Noi che abbiamo assistito silenziosi – con la voglia di nascondere – a un corpo trafugato  e poi divenuto merce di scambio per un pugno di voti – quelli dell’MSI necessari a tenere in piedi il governo – fino a trasformarsi, oggi, in mero oggetto di marketing ammantato di una nostalgia che conosce solo le forme rapide dei social e degli slogan. Forse proprio perché sono mancati spettacoli così, che la storia non te la insegnano, te la lasciano toccare, scomodo come solo quando ridi di qualcosa che non ha nulla di divertente.

Mutano i tempi e i colori ma non l’ossatura concettuale, ne Gli sposi, in cui Frosini e Timpano portano in scena un testo di David Lescaut che sembra scritto su di loro. Anche qui, la tornano la retorica grottesca, l’abbondante ironia e l’esasperazione che porta vicino alla marionetta questi due corpi che si sfiorano quando i due sono ancora ragazzi di campagna della profonda provincia rumena, poi si avvicinano fino a diventare uno alla conquista del potere, un corpo ventriloquo di cui è lei a muovere i fili, a suggerire, ad animare un involucro che si direbbe apparentemente vuoto se non fosse animato da ambizione e frasi fatte che parlano di popolo solo fino a che la voce la restituisce un microfono.

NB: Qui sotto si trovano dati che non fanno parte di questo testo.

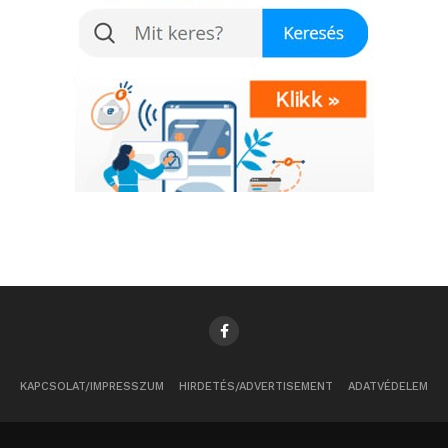
KAPCSOLAT/IMPRESSZUM
HIRDETÉS/ADVERTISEMENT
ADATVÉDELEM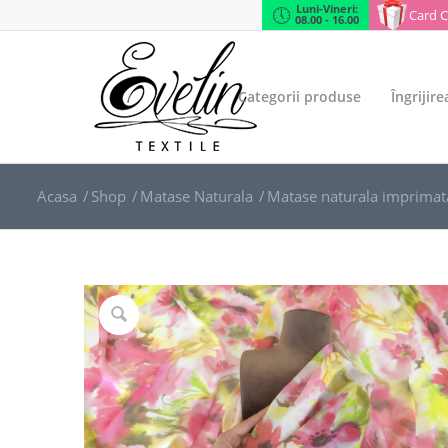
Luni-Vineri:
Card 
08.00 - 16.00
Categorii produse
Îngrijir
Acasa
/
Shop
/
Matase Naturala
/
Matase naturala imprimat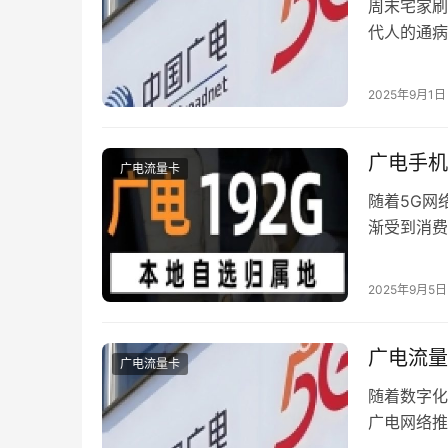
周末宅家刷
代人的通病
通用流量卡
卡等渠道，
2025年9月1日
新宠 中国
广电手机
广电流量卡
随着5G网
渐受到消费
覆盖限制、
服务平台的
2025年9月5日
的核心使用
广电流量
广电流量卡
随着数字化
广电网络推
成为本地用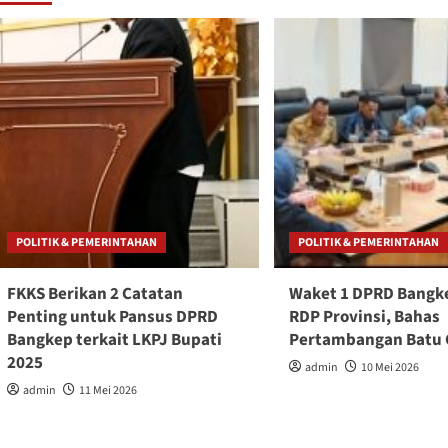
POLITIK & PEMERINTAHAN
POLITIK & PEMERINTAHAN
FKKS Berikan 2 Catatan
Waket 1 DPRD Bangke
Penting untuk Pansus DPRD
RDP Provinsi, Bahas
Bangkep terkait LKPJ Bupati
Pertambangan Batu
2025
admin
10 Mei 2026
admin
11 Mei 2026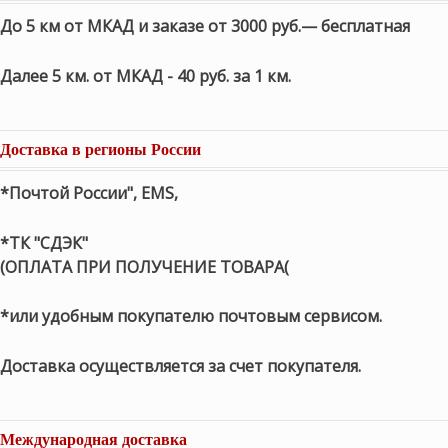
До 5 км от МКАД и заказе от 3000 руб.— бесплатная
Далее 5 км. от МКАД - 40 руб. за 1 км.
Доставка в регионы России
*Почтой России", EMS,
*ТК "СДЭК"
(ОПЛАТА ПРИ ПОЛУЧЕНИЕ ТОВАРА(
*или удобным покупателю почтовым сервисом.
Доставка осуществляется за счет покупателя.
Международная доставка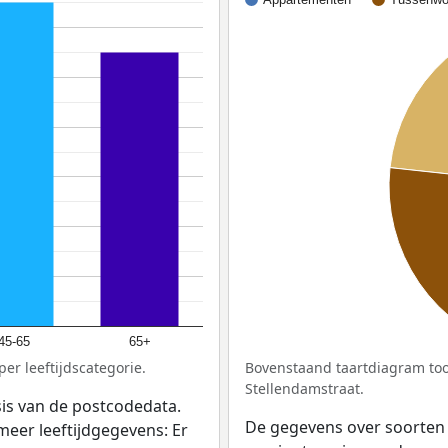
45-65
65+
er leeftijdscategorie.
Bovenstaand taartdiagram too
Stellendamstraat.
sis van de postcodedata.
De gegevens over soorten
meer leeftijdgegevens: Er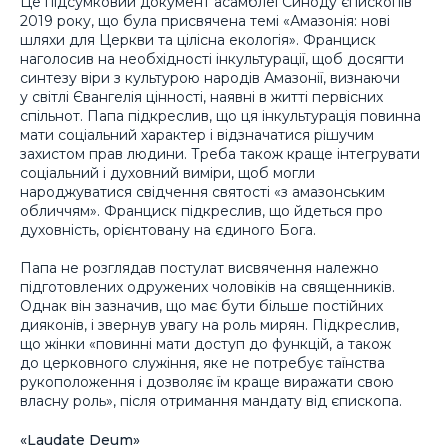
Це підсумковий документ асамблеї Синоду єпископів
2019 року, що була присвячена темі «Амазонія: нові
шляхи для Церкви та цілісна екологія». Франциск
наголосив на необхідності інкультурації, щоб досягти
синтезу віри з культурою народів Амазонії, визнаючи
у світлі Євангелія цінності, наявні в житті первісних
спільнот. Папа підкреслив, що ця інкультурація повинна
мати соціальний характер і відзначатися рішучим
захистом прав людини. Треба також краще інтегрувати
соціальний і духовний виміри, щоб могли
народжуватися свідчення святості «з амазонським
обличчям». Франциск підкреслив, що йдеться про
духовність, орієнтовану на єдиного Бога.
Папа не розглядав постулат висвячення належно
підготовлених одружених чоловіків на священників.
Однак він зазначив, що має бути більше постійних
дияконів, і звернув увагу на роль мирян. Підкреслив,
що жінки «повинні мати доступ до функцій, а також
до церковного служіння, яке не потребує таїнства
рукоположення і дозволяє їм краще виражати свою
власну роль», після отримання мандату від єпископа.
«Laudate Deum»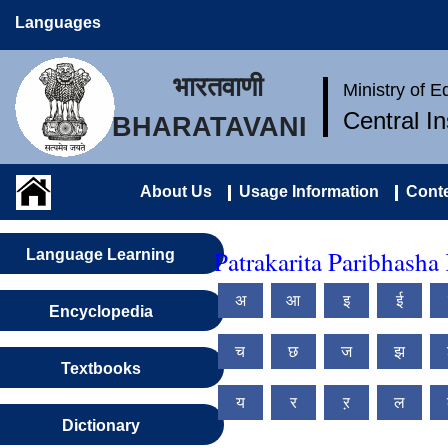
Languages
भारतवाणी
Ministry of 
Central I
BHARATAVANI
About Us
Usage Information
Conte
Patrakarita Paribhasha
Language Learning
अ
आ
इ
ई
Encyclopedia
च
छ
ज
झ
Textbooks
य
र
ऱ
ल
Dictionary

Il male è anche donna, ugualmente, sembra suggerire la coppia, ed è una maiuscola Elvira Frosini a prendersi una scena pur ben equilibrata in cui – impossibile non evocare il riferimento classico – prende le sembianze di una lady Macbeth in salsa slava per tutta la durata della vita pubblica della coppia di potere e del conductor. Non a caso, ed è evidente osservandoli uno dopo l’altro, è proprio dagli stilemi fascisti che il dittatore romeno costruisce la propria immagine pubblica, e non a caso l’Italia – che alla Romania ha prestato semmai l’ingenua vacuità delle canzoni pop – occhieggia sotto traccia, tra una punzecchiatura e un discorso pubblico.

Questo almeno fino alla fine – quando regrediti a un tratto di infantiilità che fa del processo farsa una sorta di punizione scolastica, gli innamorati di provincia ritornano a esistere solo uno per l’altra, mentre la rete di menzogne che avevano costruito cade – come già per il dittatore italiano, sotto i colpi del plotone di esecuzione. Anche in questo caso, ciò che è comparso in tragedia e tornato in farsa muore (o forse rivive) in marketing surreale, sulle note di una canzone pop in cui l’amore patinato nasconde la tragedia di una liberazione che forse non è arrivata davvero.